Far Rock
AnneMarie’s Mind Map of New York
This map is based on interviews with AnneMarie, who, at thirteen years old, was struggling with teen pregnancy and her unexpected success as a young movie actress. AnneMarie’s story was the inspiration for Hannah Weyer’s novel On The Come Up.
The map depicts Far Rockaway, the isolated neighborhood on the outskirts of New York City where AnneMarie grew up. I wanted the map to reflect the isolation of the place as AnneMarie imagined it.
To do that, I started by asking AnneMarie to make a few drawings of her neighborhood from memory. For one, I asked her to focus on personal landmarks and how they related to each other geographically. For another, I asked her to map common journeys she made. Lastly, I asked her to map the neighborhood’s boundaries, edges and places of entry and exit.
Going over her drawings, I saw that her routes and trajectories would often hit common obstacles (the Nassau Expressway, the coastline, large government housing complexes, etc.), which forced her to turn or end her journey.
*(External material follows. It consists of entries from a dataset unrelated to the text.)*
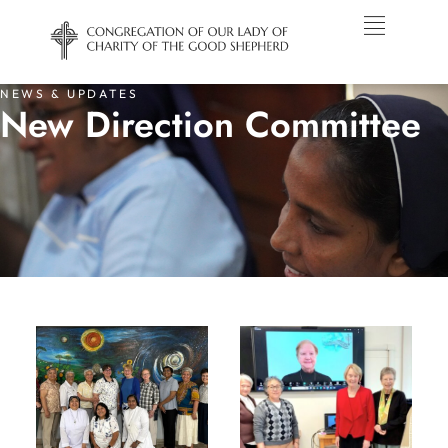
NEWS & UPDATES
New Direction Committee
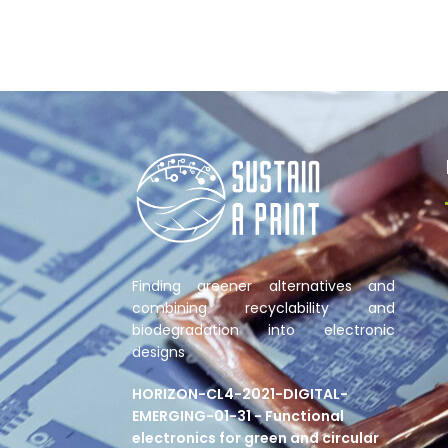
Finding greener alternatives and
combining recyclability and
biodegradation into electronic
designs
HORIZON-CL4-2021-DIGITAL-
EMERGING-01-31 - Functional
electronics for green and circular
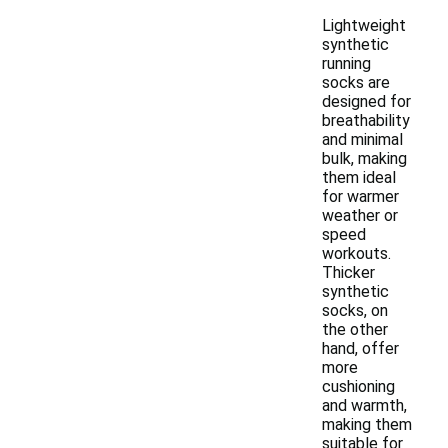
Lightweight
synthetic
running
socks are
designed for
breathability
and minimal
bulk, making
them ideal
for warmer
weather or
speed
workouts.
Thicker
synthetic
socks, on
the other
hand, offer
more
cushioning
and warmth,
making them
suitable for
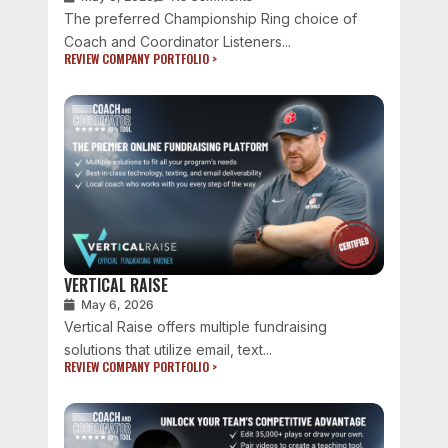
The preferred Championship Ring choice of
Coach and Coordinator Listeners...
REVIEW COMPANY PORTFOLIO >
VERTICAL RAISE
May 6, 2026
Vertical Raise offers multiple fundraising
solutions that utilize email, text...
REVIEW COMPANY PORTFOLIO >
As a young girl, AnneMarie rarely had cause or opportunity to leave Far Rockaway, and these obstacles became boundary lines. The map beyond these borders starts to lighten, and eventually the buildings dissolve into a void. AnneMarie assumes that the world beyond Far Rockaway is a lot like her own, but she is not exactly certain what is beyond. The map that I drew imagines Far Rockaway as a kind of island anchored to the world by a single piece of coastline. The neighborhood itself shows non-descript patterns of structures – the faceless buildings that don’t much concern or interest a child as they move along their established routes to school or to the corner deli. Landmarks that give AnneMarie’s personal map its reference points punctuate the patterns: the homes of friends and the major social institutions that define her life.
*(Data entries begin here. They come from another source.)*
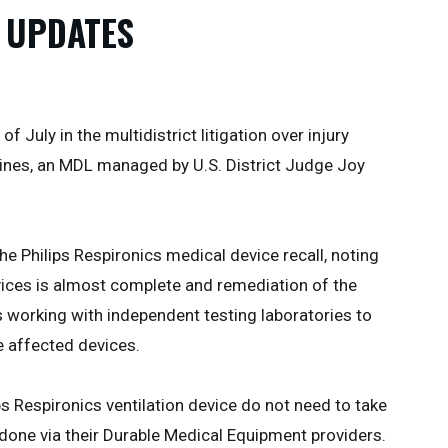
 UPDATES
 July in the multidistrict litigation over injury
hines, an MDL managed by U.S. District Judge Joy
he Philips Respironics medical device recall, noting
vices is almost complete and remediation of the
s working with independent testing laboratories to
e affected devices.
ps Respironics ventilation device do not need to take
e done via their Durable Medical Equipment providers.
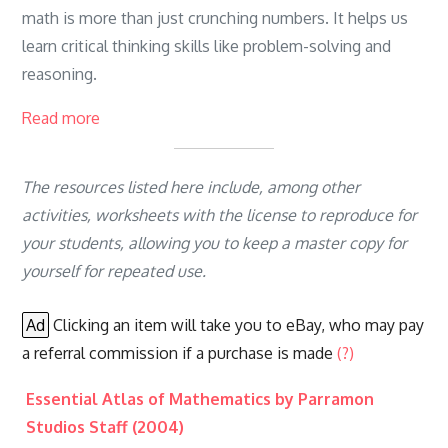
math is more than just crunching numbers. It helps us
learn critical thinking skills like problem-solving and
reasoning.
Read more
The resources listed here include, among other
activities, worksheets with the license to reproduce for
your students, allowing you to keep a master copy for
yourself for repeated use.
Ad
Clicking an item will take you to eBay, who may pay
a referral commission if a purchase is made
(?)
Essential Atlas of Mathematics by Parramon
Studios Staff (2004)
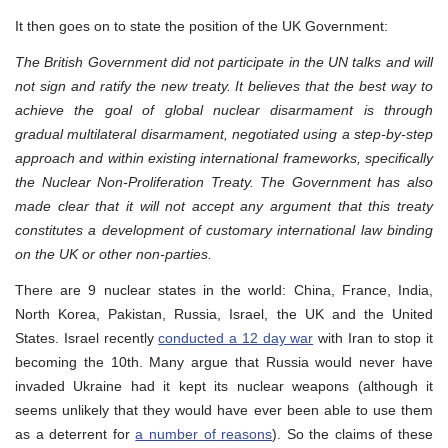
It then goes on to state the position of the UK Government:
The British Government did not participate in the UN talks and will
not sign and ratify the new treaty. It believes that the best way to
achieve the goal of global nuclear disarmament is through
gradual multilateral disarmament, negotiated using a step-by-step
approach and within existing international frameworks, specifically
the Nuclear Non-Proliferation Treaty. The Government has also
made clear that it will not accept any argument that this treaty
constitutes a development of customary international law binding
on the UK or other non-parties.
There are 9 nuclear states in the world: China, France, India,
North Korea, Pakistan, Russia, Israel, the UK and the United
States. Israel recently
conducted a 12 day war
with Iran to stop it
becoming the 10th. Many argue that Russia would never have
invaded Ukraine had it kept its nuclear weapons (although it
seems unlikely that they would have ever been able to use them
as a deterrent for
a number of reasons
). So the claims of these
Far Rockaway sits on a peninsula at the outer boundary of New York City, and the A Train is the only subway that reaches it. Far Rockaway is the last stop on that line. As a young girl without a car, the A Train was the only way AnneMarie really left her neighborhood. I drew the A Train as the only reference to Far Rockaway being part of the larger New York City, as an umbilical cord that connects the socially isolated area to the rest of the city.